* Problem details: Copy each line of the records that holds the string "кодирования".

* Records shown:

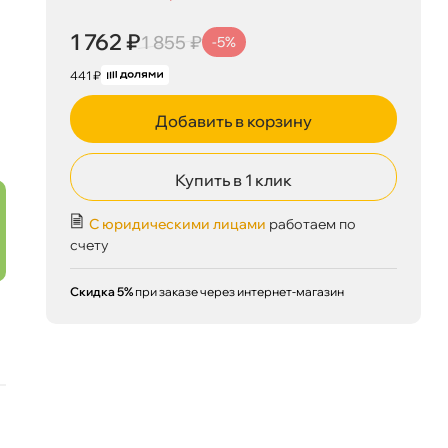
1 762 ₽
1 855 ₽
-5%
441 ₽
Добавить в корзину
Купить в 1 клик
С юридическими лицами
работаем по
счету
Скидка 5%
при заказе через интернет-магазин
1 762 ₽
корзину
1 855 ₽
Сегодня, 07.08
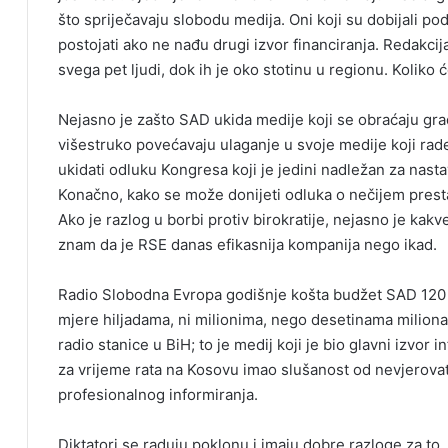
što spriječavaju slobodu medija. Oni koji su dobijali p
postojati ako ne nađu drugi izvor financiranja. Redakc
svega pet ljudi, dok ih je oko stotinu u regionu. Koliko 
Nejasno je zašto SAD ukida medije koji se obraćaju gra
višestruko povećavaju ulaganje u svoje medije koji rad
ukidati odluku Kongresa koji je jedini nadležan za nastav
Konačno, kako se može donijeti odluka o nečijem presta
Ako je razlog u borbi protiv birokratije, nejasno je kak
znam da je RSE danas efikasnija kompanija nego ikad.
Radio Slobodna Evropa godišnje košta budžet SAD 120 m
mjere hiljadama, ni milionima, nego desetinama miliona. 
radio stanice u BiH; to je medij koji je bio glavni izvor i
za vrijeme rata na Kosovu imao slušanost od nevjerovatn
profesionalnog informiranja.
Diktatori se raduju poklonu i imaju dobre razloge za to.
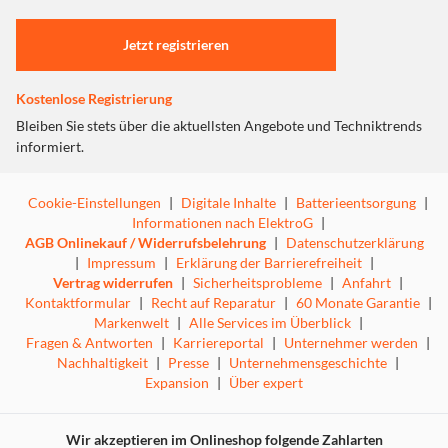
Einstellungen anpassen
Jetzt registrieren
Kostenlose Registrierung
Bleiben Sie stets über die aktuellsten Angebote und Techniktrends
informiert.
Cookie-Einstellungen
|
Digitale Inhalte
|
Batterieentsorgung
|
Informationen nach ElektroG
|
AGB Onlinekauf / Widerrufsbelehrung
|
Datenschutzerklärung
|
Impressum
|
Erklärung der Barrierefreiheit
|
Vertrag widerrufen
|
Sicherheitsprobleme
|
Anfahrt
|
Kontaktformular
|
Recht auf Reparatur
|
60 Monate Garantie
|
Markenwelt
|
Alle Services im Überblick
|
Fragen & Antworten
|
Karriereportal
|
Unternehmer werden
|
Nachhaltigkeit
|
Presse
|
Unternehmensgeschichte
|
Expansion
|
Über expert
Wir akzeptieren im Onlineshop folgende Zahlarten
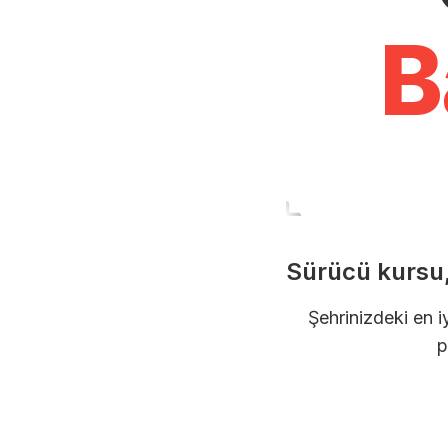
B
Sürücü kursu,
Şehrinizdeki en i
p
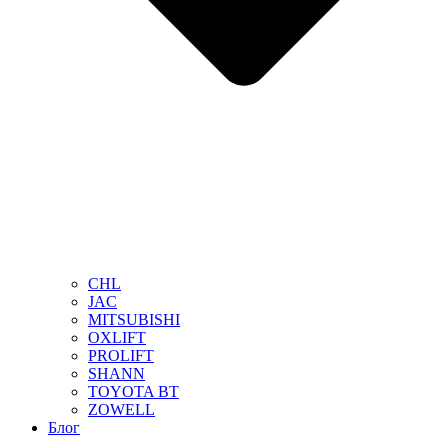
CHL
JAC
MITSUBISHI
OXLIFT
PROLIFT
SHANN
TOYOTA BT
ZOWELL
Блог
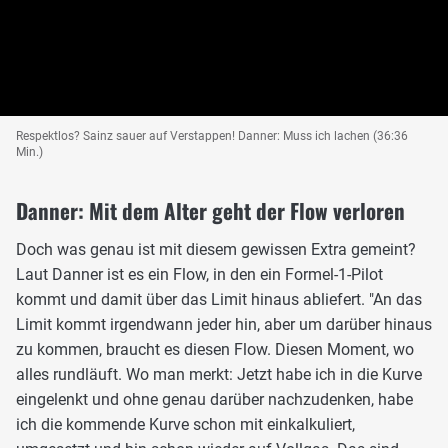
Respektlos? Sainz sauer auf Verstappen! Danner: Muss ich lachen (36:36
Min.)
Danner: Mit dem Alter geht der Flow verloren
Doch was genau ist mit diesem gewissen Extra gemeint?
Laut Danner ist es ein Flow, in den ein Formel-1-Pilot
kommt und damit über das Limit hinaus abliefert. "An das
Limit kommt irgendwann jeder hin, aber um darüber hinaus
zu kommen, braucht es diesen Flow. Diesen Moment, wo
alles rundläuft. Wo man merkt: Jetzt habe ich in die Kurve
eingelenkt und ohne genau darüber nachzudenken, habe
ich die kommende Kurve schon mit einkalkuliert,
==
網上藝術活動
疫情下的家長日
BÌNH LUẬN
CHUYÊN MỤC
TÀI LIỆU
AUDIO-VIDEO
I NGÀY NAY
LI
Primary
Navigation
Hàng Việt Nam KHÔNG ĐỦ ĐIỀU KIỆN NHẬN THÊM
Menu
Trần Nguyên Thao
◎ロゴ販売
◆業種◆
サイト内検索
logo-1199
--
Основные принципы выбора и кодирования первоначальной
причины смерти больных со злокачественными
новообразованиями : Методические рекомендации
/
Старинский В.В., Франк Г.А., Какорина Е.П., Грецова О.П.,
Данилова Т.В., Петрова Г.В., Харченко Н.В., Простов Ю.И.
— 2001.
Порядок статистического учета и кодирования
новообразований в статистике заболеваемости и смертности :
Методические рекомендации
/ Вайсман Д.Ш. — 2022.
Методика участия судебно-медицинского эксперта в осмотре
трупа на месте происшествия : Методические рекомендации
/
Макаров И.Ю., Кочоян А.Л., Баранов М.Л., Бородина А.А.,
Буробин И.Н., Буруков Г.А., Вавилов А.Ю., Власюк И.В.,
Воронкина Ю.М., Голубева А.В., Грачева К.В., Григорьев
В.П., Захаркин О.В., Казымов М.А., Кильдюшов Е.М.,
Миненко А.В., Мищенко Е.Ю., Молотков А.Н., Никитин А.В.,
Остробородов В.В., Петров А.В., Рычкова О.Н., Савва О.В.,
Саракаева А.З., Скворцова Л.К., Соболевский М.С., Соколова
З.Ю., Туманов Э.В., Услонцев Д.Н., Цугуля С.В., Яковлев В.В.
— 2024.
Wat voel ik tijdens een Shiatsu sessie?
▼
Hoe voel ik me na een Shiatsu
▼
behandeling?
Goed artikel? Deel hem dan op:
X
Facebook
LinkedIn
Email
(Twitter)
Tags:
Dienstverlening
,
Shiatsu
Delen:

* Answer section:
Основные принципы выбора и кодирования первоначальной
Порядок статистического учета и кодирования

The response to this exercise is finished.